Task item - Search the listing for the word "schilderdiensten" and copy every line where it turns up.

Data shown -
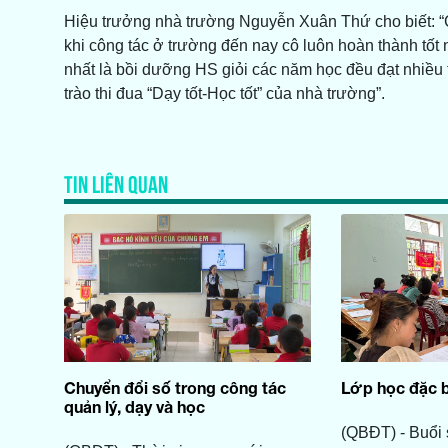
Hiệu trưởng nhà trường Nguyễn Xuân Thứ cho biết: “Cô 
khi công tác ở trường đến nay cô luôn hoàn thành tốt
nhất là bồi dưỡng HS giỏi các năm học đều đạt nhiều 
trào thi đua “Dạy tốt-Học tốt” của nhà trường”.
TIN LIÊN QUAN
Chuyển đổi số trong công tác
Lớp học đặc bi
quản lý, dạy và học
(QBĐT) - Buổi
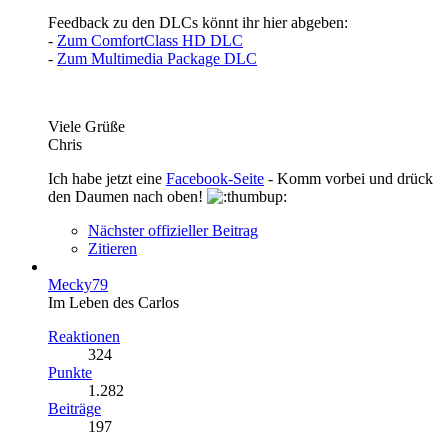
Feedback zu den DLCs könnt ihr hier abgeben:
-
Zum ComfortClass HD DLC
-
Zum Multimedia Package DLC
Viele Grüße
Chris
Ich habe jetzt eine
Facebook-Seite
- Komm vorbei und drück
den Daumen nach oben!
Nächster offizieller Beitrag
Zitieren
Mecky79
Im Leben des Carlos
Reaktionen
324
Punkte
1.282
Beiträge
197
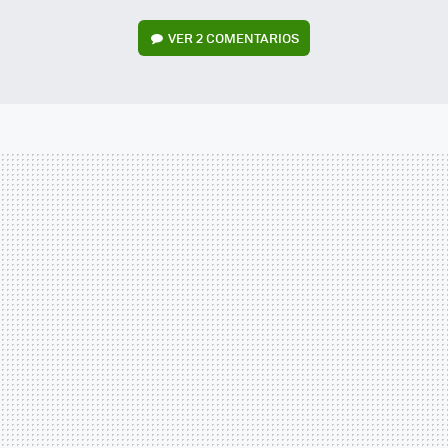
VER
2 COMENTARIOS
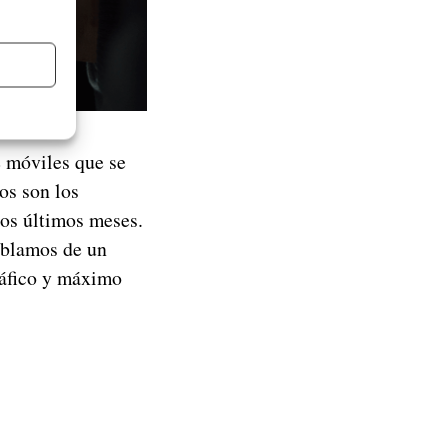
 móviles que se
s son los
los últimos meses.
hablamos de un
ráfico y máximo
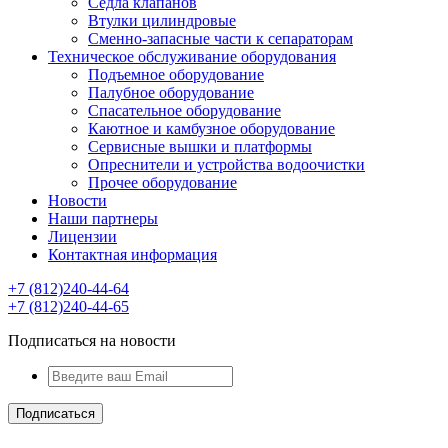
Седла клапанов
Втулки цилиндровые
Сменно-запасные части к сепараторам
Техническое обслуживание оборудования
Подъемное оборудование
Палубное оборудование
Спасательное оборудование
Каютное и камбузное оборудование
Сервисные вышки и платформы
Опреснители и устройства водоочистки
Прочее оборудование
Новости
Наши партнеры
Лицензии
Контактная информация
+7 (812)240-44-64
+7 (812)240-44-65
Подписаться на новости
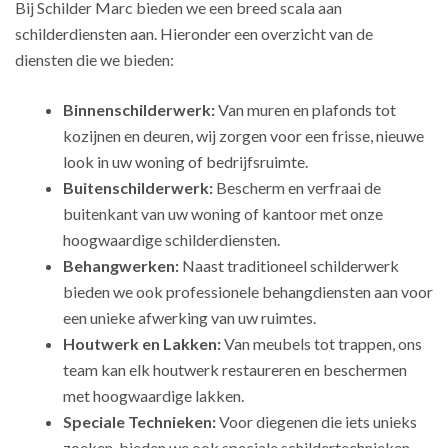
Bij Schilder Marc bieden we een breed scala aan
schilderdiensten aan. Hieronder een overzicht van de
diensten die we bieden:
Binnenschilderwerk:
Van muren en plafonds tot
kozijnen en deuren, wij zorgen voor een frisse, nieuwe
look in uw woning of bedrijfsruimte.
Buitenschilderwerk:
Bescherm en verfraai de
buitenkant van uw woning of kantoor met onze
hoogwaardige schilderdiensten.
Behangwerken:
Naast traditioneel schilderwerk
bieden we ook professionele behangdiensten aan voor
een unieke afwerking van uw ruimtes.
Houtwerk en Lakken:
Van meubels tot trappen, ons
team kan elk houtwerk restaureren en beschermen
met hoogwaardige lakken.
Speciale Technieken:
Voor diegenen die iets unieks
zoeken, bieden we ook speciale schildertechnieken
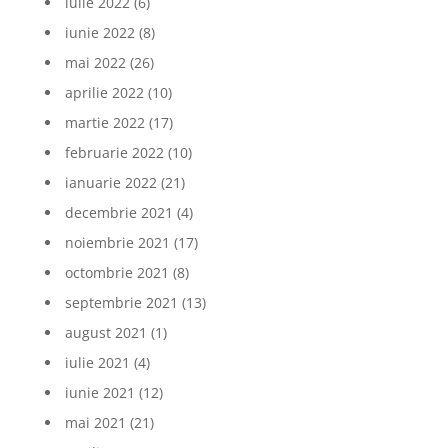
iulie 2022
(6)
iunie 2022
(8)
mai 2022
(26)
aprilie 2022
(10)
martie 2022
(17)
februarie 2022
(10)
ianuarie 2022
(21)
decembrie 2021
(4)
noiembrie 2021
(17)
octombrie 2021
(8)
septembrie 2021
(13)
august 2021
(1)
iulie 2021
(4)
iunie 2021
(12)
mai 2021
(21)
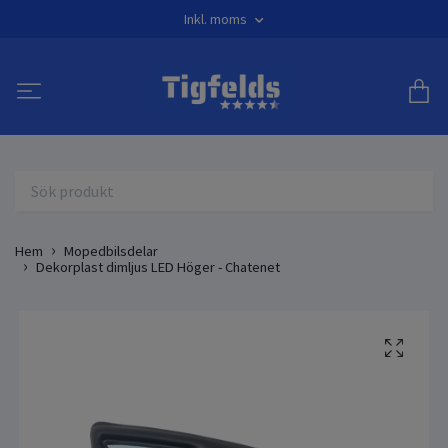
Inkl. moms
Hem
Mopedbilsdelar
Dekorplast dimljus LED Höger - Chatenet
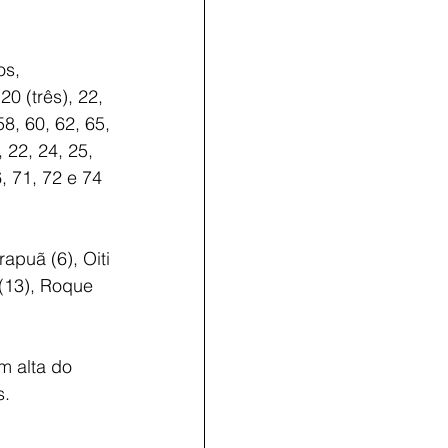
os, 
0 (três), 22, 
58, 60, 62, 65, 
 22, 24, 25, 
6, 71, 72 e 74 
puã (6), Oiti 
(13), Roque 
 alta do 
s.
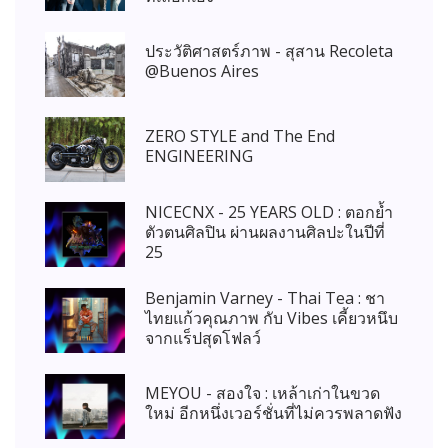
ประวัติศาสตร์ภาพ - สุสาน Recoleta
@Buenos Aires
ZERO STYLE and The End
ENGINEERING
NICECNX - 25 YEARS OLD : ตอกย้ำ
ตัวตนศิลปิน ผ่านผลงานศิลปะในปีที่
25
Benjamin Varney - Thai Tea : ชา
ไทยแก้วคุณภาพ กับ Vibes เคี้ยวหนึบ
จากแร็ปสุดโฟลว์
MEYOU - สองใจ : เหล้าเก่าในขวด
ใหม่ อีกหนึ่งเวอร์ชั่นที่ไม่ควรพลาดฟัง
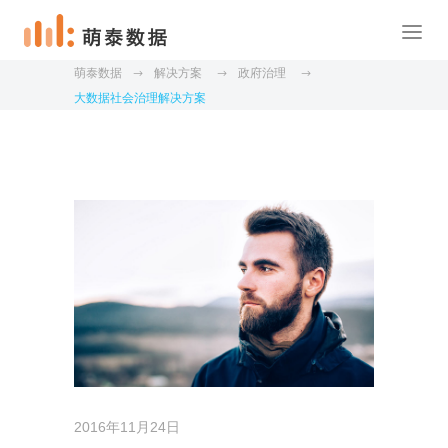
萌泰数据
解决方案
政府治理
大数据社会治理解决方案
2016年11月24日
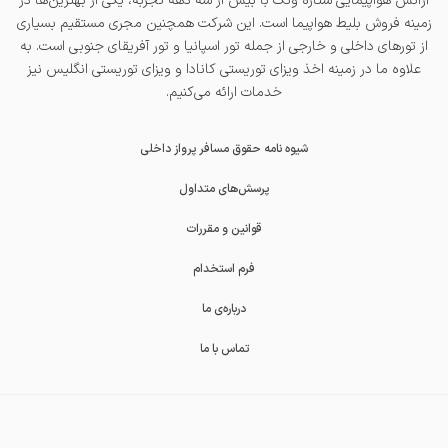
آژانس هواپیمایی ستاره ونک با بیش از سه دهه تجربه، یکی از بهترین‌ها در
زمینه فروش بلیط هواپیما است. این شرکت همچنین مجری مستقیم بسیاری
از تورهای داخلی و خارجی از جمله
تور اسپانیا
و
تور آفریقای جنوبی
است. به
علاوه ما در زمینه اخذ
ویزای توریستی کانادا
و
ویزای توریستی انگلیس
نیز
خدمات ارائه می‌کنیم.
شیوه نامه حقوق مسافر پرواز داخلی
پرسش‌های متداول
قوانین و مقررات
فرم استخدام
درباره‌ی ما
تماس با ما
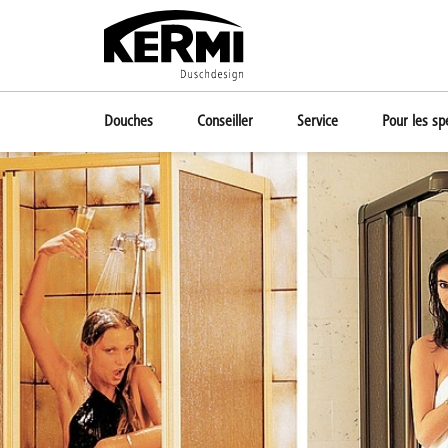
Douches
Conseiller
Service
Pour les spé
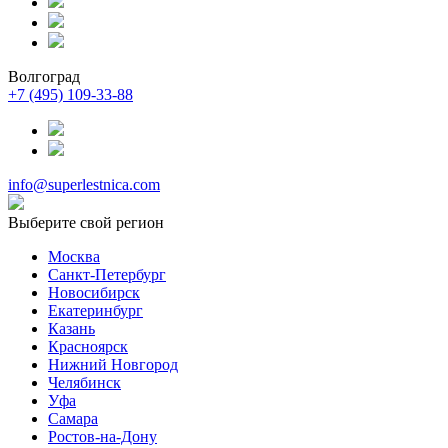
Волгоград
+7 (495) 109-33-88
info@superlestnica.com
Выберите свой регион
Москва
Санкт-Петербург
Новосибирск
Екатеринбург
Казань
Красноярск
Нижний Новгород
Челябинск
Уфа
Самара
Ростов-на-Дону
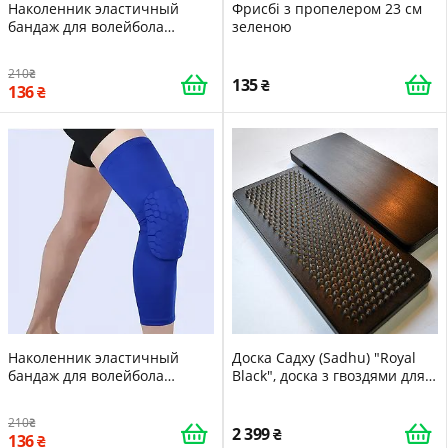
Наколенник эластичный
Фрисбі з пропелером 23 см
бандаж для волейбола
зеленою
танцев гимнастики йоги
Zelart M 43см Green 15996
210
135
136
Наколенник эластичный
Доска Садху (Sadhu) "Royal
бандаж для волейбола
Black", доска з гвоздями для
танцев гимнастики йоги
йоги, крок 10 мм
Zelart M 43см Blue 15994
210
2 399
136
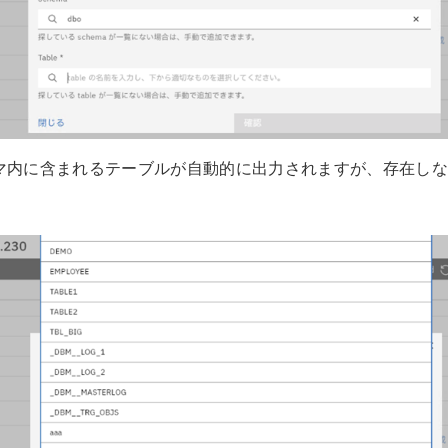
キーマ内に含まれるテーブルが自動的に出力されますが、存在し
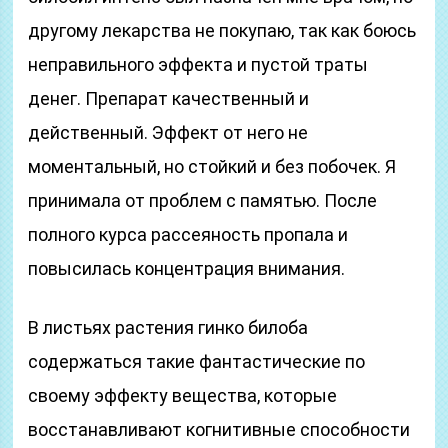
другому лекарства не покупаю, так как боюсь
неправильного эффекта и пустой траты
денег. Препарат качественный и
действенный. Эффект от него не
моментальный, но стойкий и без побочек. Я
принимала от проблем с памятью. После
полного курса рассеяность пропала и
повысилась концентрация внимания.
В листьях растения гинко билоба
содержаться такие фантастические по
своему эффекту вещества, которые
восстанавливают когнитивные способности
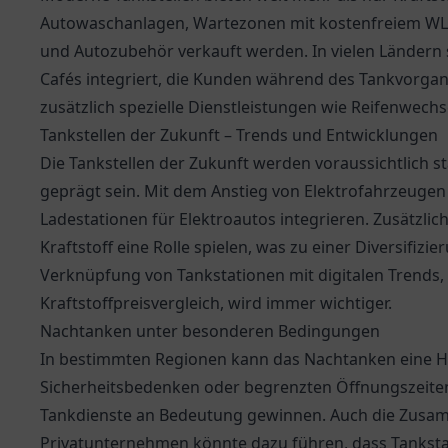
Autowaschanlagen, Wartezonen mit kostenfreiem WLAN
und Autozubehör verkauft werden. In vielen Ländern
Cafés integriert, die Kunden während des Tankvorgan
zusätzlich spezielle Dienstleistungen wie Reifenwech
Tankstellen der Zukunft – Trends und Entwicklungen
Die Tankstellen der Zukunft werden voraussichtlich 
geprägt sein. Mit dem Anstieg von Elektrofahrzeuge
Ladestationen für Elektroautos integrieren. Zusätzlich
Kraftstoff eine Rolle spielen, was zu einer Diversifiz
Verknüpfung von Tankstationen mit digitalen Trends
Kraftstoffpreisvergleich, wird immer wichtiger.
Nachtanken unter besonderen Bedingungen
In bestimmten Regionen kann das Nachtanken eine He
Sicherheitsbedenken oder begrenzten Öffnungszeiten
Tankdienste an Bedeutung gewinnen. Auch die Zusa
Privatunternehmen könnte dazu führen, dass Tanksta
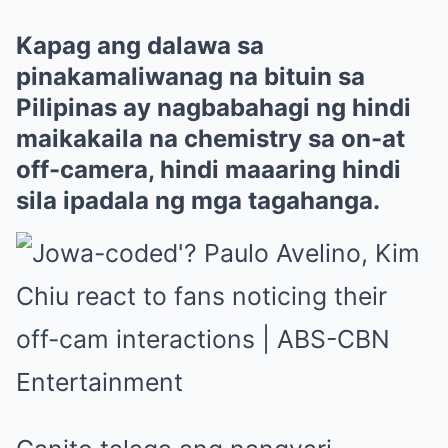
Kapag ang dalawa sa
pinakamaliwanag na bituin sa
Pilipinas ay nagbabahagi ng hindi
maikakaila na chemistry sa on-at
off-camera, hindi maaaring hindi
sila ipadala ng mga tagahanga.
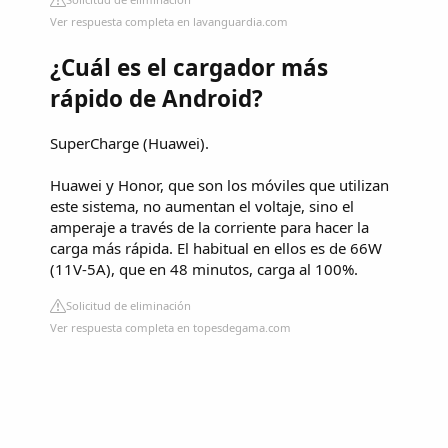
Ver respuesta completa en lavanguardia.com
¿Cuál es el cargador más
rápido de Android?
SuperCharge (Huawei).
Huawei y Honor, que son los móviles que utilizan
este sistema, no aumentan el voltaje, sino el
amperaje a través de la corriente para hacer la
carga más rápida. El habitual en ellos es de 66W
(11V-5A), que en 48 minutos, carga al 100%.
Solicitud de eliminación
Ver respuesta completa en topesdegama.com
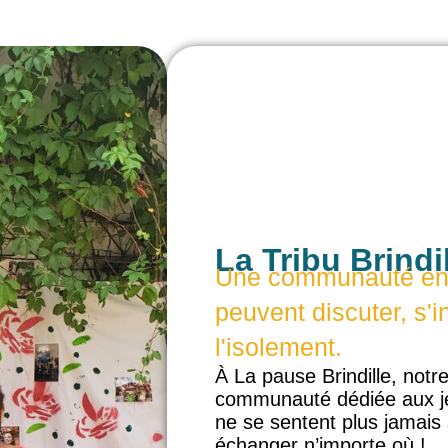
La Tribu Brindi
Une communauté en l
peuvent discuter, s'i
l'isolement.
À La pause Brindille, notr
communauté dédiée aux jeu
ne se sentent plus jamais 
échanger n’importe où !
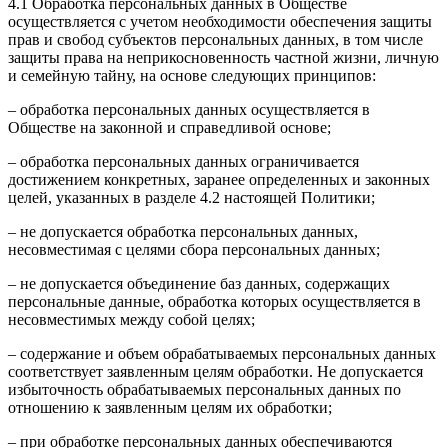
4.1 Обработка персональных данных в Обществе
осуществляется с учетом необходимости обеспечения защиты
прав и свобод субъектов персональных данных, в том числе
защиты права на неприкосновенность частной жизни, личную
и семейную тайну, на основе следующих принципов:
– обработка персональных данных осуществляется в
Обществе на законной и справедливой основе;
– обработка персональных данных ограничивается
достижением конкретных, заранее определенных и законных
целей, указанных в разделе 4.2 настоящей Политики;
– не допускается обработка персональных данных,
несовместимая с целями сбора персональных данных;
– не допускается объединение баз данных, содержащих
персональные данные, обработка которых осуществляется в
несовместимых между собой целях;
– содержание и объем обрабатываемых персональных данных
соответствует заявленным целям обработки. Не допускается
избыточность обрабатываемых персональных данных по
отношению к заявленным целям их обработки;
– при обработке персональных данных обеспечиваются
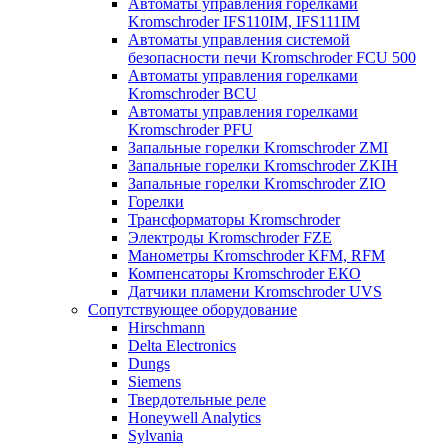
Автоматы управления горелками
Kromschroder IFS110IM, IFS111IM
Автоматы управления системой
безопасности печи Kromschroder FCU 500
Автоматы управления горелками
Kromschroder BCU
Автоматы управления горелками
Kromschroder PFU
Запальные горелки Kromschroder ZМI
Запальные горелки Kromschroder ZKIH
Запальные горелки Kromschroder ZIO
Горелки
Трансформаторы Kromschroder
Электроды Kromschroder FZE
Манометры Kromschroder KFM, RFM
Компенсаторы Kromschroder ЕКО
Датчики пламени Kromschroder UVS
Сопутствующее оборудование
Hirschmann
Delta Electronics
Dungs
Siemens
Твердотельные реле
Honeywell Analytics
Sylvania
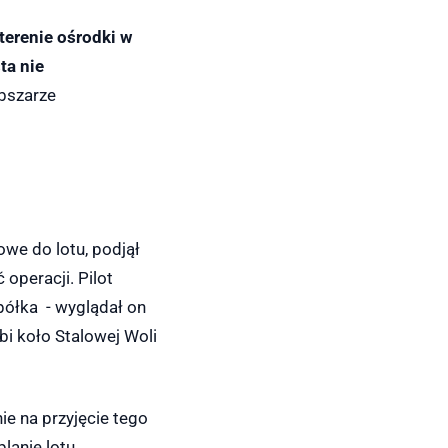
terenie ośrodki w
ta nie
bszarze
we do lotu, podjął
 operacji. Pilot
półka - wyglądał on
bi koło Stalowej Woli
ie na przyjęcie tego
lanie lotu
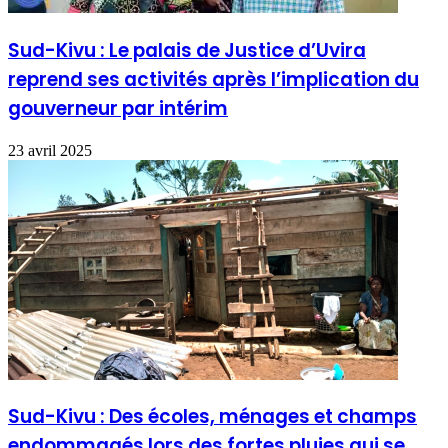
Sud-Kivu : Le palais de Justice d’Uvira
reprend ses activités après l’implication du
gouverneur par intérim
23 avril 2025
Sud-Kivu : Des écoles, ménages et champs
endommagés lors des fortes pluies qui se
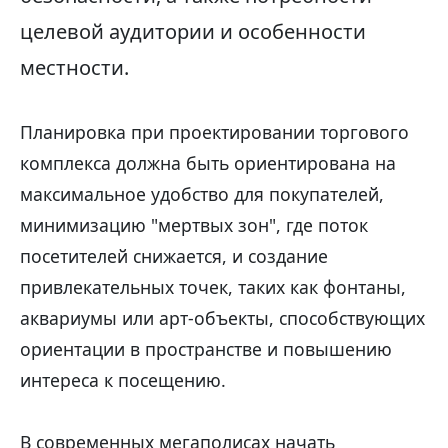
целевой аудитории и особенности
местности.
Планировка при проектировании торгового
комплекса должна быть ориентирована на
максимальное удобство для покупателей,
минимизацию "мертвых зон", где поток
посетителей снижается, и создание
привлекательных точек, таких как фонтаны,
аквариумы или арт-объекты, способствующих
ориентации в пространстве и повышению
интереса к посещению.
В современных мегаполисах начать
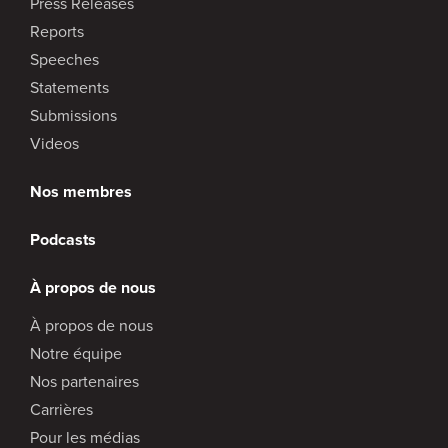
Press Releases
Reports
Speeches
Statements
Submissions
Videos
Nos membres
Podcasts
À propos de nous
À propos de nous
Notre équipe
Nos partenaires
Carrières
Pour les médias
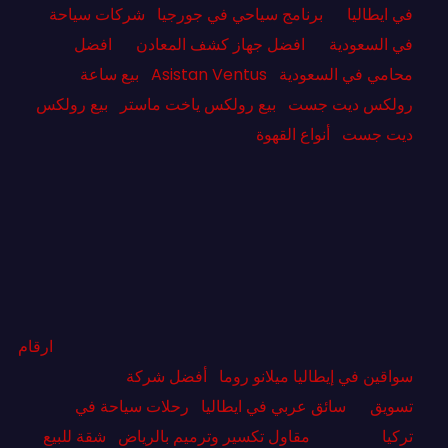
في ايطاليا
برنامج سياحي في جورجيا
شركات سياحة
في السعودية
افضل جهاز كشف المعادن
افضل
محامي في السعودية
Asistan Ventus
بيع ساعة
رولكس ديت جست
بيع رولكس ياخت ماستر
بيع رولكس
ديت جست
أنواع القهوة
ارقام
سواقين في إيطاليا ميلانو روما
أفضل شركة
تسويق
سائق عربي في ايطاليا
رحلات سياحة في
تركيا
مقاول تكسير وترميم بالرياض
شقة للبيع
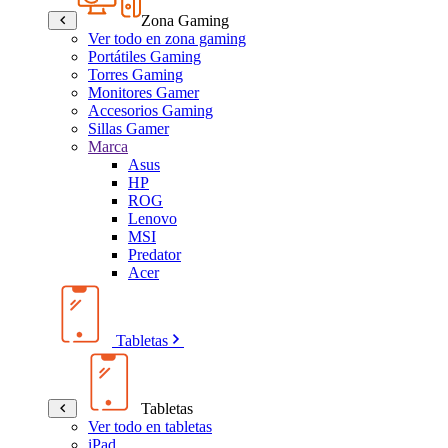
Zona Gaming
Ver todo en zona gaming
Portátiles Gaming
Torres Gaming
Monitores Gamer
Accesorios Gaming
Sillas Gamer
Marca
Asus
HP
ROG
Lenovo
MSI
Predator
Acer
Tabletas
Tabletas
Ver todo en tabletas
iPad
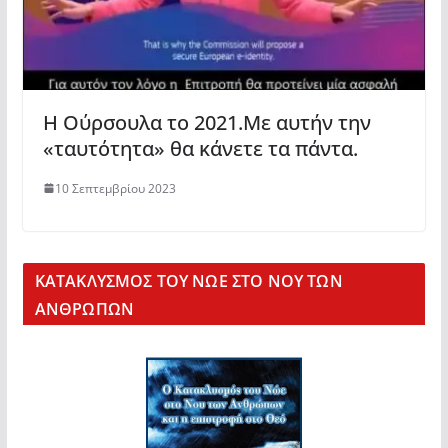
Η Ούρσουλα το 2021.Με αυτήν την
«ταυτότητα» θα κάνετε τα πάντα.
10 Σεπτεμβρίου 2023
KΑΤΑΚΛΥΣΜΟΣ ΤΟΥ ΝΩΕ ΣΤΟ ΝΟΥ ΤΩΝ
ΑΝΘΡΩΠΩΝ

Task answer -
schilderdiensten aan. Hieronder een overzicht van de
hoogwaardige schilderdiensten.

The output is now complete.